Cole, as one of the state’s contributors to the design of the national SSBCI program at the request of the DOT, explained that it originated as part of President Barack Obama’s 2010 Jobs Act.

“It was created as an avenue for states to acquire federal funding for economic development,” he said, “at a time when many states were out of money.”

The effort was spurred by a letter from then-Gov. Martin O’Malley that was cosigned by 28 additional governors, stressing the importance of conducting economic development efforts from the state level.

“So, [O’Malley] and the others asked for money to fund economic development efforts nationwide — which resulted in $1.5 billion in federal funds being implemented and overseen by the DOT, which allotted the funds based on its view of what each state needed,” said Cole. “That’s how Maryland was designated to receive $23 million. All states were to receive the funding in three installments, over several years.”

The SSBCI program required states to explain how they would allot the money, (e.g., equity investments, loan funds, etc.) and how it was leveraged.
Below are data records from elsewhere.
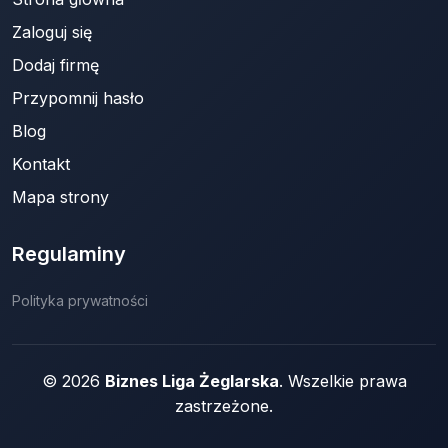
Zaloguj się
Dodaj firmę
Przypomnij hasło
Blog
Kontakt
Mapa strony
Regulaminy
Polityka prywatności
© 2026
Biznes Liga Żeglarska
. Wszelkie prawa
zastrzeżone.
For every dollar the government invested, the states were to leverage $10 in private sector funding.

“In other words, the feds wanted to see real effort,” he said, “especially when we were in recovery from the recession and the private sector wasn’t lending much money.”

The Reason

While Maryland receiving the second installment of funding is news, that news comes with a question: “Why did it take so long?”
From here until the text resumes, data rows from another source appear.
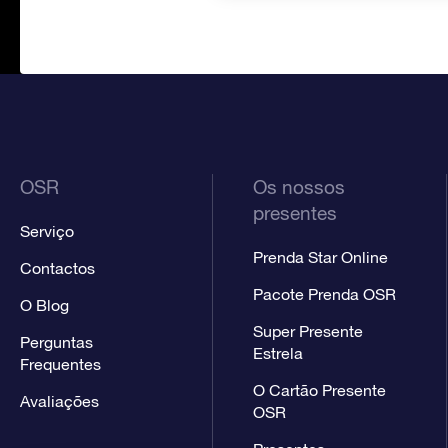
OSR
Os nossos
presentes
Serviço
Prenda Star Online
Contactos
Pacote Prenda OSR
O Blog
Super Presente
Perguntas
Estrela
Frequentes
O Cartão Presente
Avaliações
OSR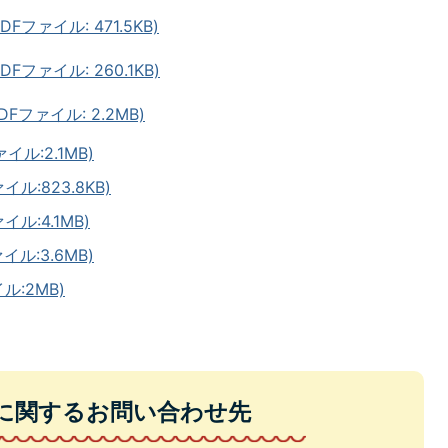
Fファイル: 471.5KB)
Fファイル: 260.1KB)
Fファイル: 2.2MB)
ル:2.1MB)
ル:823.8KB)
ル:4.1MB)
ル:3.6MB)
ル:2MB)
に関するお問い合わせ先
“That has to do with how long it took to disperse the money from the first round,” said Cole, “because when we, and many of the other states, initially wrote the applications, we thought if we put all of the money into a loan guaranty program, we could leverage money from the banking community.”

The bulk of the $7.5 million ended up in two state financing programs: the Maryland Industrial Development Financing Authority and the Maryland Small Business Development Financing Authority.

However, as time went on, Maryland’s economy evolved and the original plan did not sync with the market. “The banking industry was slow, but we had a burgeoning tech community,” said Cole, “so we shifted the money from the two aforementioned guarantee programs to the Maryland Venture Fund.”

Maryland’s Lead

Today, most of the funding from the second infusion has been placed in the Maryland Venture Fund, though about $500,000 went to DBED’s sister agency, the Department of Housing and Community Development, for its Neighborhood Business Works (NBW) program.

That was also the case during the first round. That money is directed to “really small businesses,” said Cole, “from the early stage startups to the middle-market bank borrowers.”

Daraius Irani, chief economist of the Regional Economic and Studies Institute at Towson University, said these types of programs “are always a good thing,” since small businesses always have challenges in obtaining capital.

“This program also attracts private dollars from the banks as well, with the banks able to use SSBIC as a guarantor of the loans. The government offering the backup on the banks taking the risk is good, because we know that not all small business loans will be paid back,” Irani said.

Walt Townshend, president of the Baltimore Washington Corridor Chamber, concurred. “Any opportunity to provide leverage for capital to businesses is most welcome,” he said, “and DBED has a great track record of using these monies to attract private capital and assist businesses, in retaining jobs and adding jobs.”

With the second round of funding set up during a much healthier economy, Cole thinks the money will deploy quickly, and that that third infusion of $7.5 million “will come soon, because the state has a rapidly growing segment of young technology companies that we are supporting.”

So, all told, Cole sees the success, this time in the near-view mirror.

“This program marked the first time in history that the federal government funded the economic development efforts conducted by state agencies,” he said, “and O’Malley may have been the first governor to approach President Obama with this recommendation. Maryland was a catalyst for the SSBCI.”